Carlsen is rated 2853 on the Elo rating system, which is 2 points above the record high previously held by Kasparov but about 30 below Carlsen’s own peak. Karjakin is at 2772, which makes him a slight but definite underdog. Arpad Elo designed his rating system in 1960 for the United States Chess Federation and it was adopted by FIDE in 1970. Only relative numbers matter: a linchpin is that a 200 point difference reflects and predicts the stronger player taking about 75% of the points.

The change in one’s Elo rating after a tournament or match depends only on one’s win-draw-loss record and the ratings of one’s opponents. This simplicity makes it easily adaptable to other sports, and FiveThirtyEight uses Elo for their in-house predictions of football games and baseball series among other games. My own work, however, gauges a player’s performance on the Elo scale directly by analysis of the moves he or she played—within a deeper analysis of the moves not played. On that scale I have Carlsen and Karjakin playing dead-even at a very high level, though with considerable 95% confidence error bars:

Carlsen 2880 +- 165; Karjakin 2875 +- 170.

This is reflected also in a less-intensive “screening run” I have devised for quick assessment of large tournaments. It produces a value I call ROI for “Raw Outlier Index” on a 0–100 scale, where 50 is the expected agreement with a particular computer program given one’s rating. My tests using the Stockfish 7 and Komodo 10.2 programs both give the players a combined ROI of 51, with Stockfish giving them 51 apiece. I look forward to explaining how one can design a model that gets things yea-close.

Open Problems

Who will win? Will either one win tomorrow’s game? We welcome you to catch the action.


Update 11/21: As it happened, the game was drawn 15 minutes into the segment where I was appearing—just when I was affirming an opinion by Judit Polgar about human-computer teamwork by pointing to my joint results on “Freestyle” chess. Dick and Murray did not appear. It was still a great experience

Update 11/22: Karjakin sensationally won yesterday’s game to take a 4.5–3.5 lead with 4 games to play. Updated IPR figures: Karjakin 2845 +- 160, Carlsen 2760 +- 180.

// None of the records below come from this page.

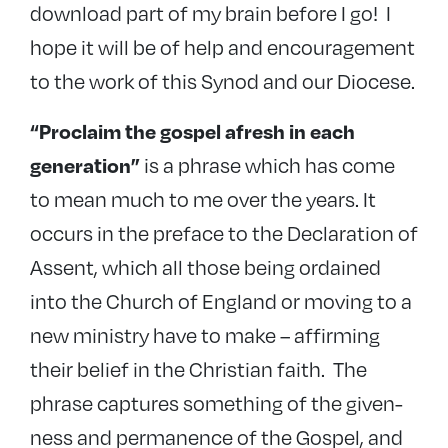
download part of my brain before I go! I
hope it will be of help and encouragement
to the work of this Synod and our Diocese.
“Proclaim the gospel afresh in each
is a phrase which has come
generation”
to mean much to me over the years. It
occurs in the preface to the Declaration of
Assent, which all those being ordained
into the Church of England or moving to a
new ministry have to make – affirming
their belief in the Christian faith. The
phrase captures something of the given-
ness and permanence of the Gospel, and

Update 11/25: Carlsen evened the match to stand 5-5 after 10 games. IPRs are now Carlsen 2825 +- 145, Karjakin 2875 +- 135, combined 2850 +- 100.

[added caveat about short games, note on broadcast team]

2 Comments leave one →
  1. April 2, 2017 10:36 am

    fyi just watched this fairly new 2016 documentary on carlsen yesterday, recommend it, its the leadup to his vishy anand win for world title. great stuff, think any of his fans will like it! 😎

    http://www.imdb.com/title/tt5471480/

    you mention at beginning you were in some game telecast. is that archived on youtube anywhere?